At first glance it appears that the XD is the clear winner BUT It doesnt come in a .45 acp which would be my preferred round, its 8-12 oz heavier, and $200 more. 

Before making a purchase I will try to find someone to let me shoot their's and or rent one of each to shoot but I would like to kinda compare them on paper before actually trying to find a particular gun.

Thanks in advance.

P.S. If you know of a alternate in .45 acp, with 3.5" or less barrel, holds 9+ rounds feel free to suggest some. If i get .40 it will be the XD more than likely but the .45 im a little more open to suggestions.


----------



## kenn (Dec 13, 2007)

*Howdy from North Dallas*

Welcome to the Forum from Texas.
Have you looked at the Para LDA?

http://www.gunsamerica.com/92339149...s/PARA_ORDNANCE_C6_45LDA_PARA_CARRY_45ACP.htm

Kinda pricey, but if you were a 1911 style fan - it would be the way to go.


----------



## Todd (Jul 3, 2006)

Metzzen1 said:


> Hello. Brand new to the forum.


Welcome to the forum!



Metzzen1 said:


> I want a short barrel (less than 3.5), both fit that.
> Taurus lacks the palm pressure switch, the lower rail, some weight and the heafty price tag of the XD. But the XD can hold more rounds (with ext grip) and has the good palm pressure switch.

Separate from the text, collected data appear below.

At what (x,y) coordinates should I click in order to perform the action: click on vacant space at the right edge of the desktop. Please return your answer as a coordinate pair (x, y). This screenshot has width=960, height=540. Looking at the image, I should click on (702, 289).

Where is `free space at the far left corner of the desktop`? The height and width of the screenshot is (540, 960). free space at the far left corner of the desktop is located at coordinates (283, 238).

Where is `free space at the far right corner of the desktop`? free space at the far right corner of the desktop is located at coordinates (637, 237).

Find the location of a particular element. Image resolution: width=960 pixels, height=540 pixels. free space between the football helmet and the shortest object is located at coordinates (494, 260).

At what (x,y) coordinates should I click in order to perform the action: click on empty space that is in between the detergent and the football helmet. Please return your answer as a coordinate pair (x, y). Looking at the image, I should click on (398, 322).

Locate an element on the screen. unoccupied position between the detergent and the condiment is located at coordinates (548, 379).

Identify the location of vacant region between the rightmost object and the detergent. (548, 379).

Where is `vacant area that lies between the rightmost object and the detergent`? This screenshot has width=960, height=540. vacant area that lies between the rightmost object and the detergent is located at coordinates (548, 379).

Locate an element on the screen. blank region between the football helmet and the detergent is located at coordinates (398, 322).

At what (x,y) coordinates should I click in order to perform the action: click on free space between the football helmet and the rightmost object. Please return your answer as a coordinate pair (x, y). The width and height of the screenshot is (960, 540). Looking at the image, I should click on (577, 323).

I'm assuming that by palm pressure switch you're referring to the grip safety. As the current owner of a XD40 and with a XD9SC on the way (hopefully it will get here by next week), let me say the grip safety is nothing. Once you have a good grip on the gun, whether to shoot or draw, the safety is deactivated. I think it's more of a marketing gimic than a practical feature. The light rail again means nothing if you're going to carry concealed as there are very few holsters out there that will accommodate a gun with a light/laser mounted on it. Additionally, if you're going to be carrying concealed, you're not going to be using the extended grip on the XD as you will probably want a shorter grip that conceals better than a full size grip; so take that out of the "plus" category.



Metzzen1 said:


> At first glance it appears that the XD is the clear winner BUT It doesnt come in a .45 acp which would be my preferred round, its 8-12 oz heavier, and $200 more.


Just out of curiosity, why the preference for the .45 over the .40 or even the 9mm? Is the preference based on your personal experience or what you have read on other forums and magazines? No disrespect to your choice, I'm just always curious when new members ask opinions about a gun and immediately want a .45, because unfortunately a lot of them have fallen into the stopping power trap pushed so hard by gun mags.



Metzzen1 said:


> Before making a purchase I will try to find someone to let me shoot their's and or rent one of each to shoot ...


Definitely do that! :smt023


----------



## Mike Barham (Mar 30, 2006)

XD. Better trigger and more reliable.


----------



## oak1971 (Apr 28, 2008)

Taurus PT145 and 140 both have accessory rails built in. They also have a second strike capability In case of a bad or improperly seated primer issue. No one else has that. Xd you have to rack the slide. The Taurus has a conventional safety trigger safety and a striker lockout safety with a key.
I have 500rds through mine which I bought 2 weeks ago. No problems at all.


----------



## submoa (Dec 16, 2007)

Metzzen1 said:


> I want a short barrel (less than 3.5)...
> palm pressure switch [grip safety.sic]...
> the lower rail...
> .45 acp which would be my preferred round...
> holds 9+ rounds...


Para Ordnance Lite Hawg









.45 ACP
3" barrel
beavertail safety
rail
10+1 rounds
31.5 oz + mag


----------



## oak1971 (Apr 28, 2008)

Nice little Para, how much?


----------



## Mike Barham (Mar 30, 2006)

XD subcompact has a rail, if for some reason someone wants to bulk up a small concealment pistol. 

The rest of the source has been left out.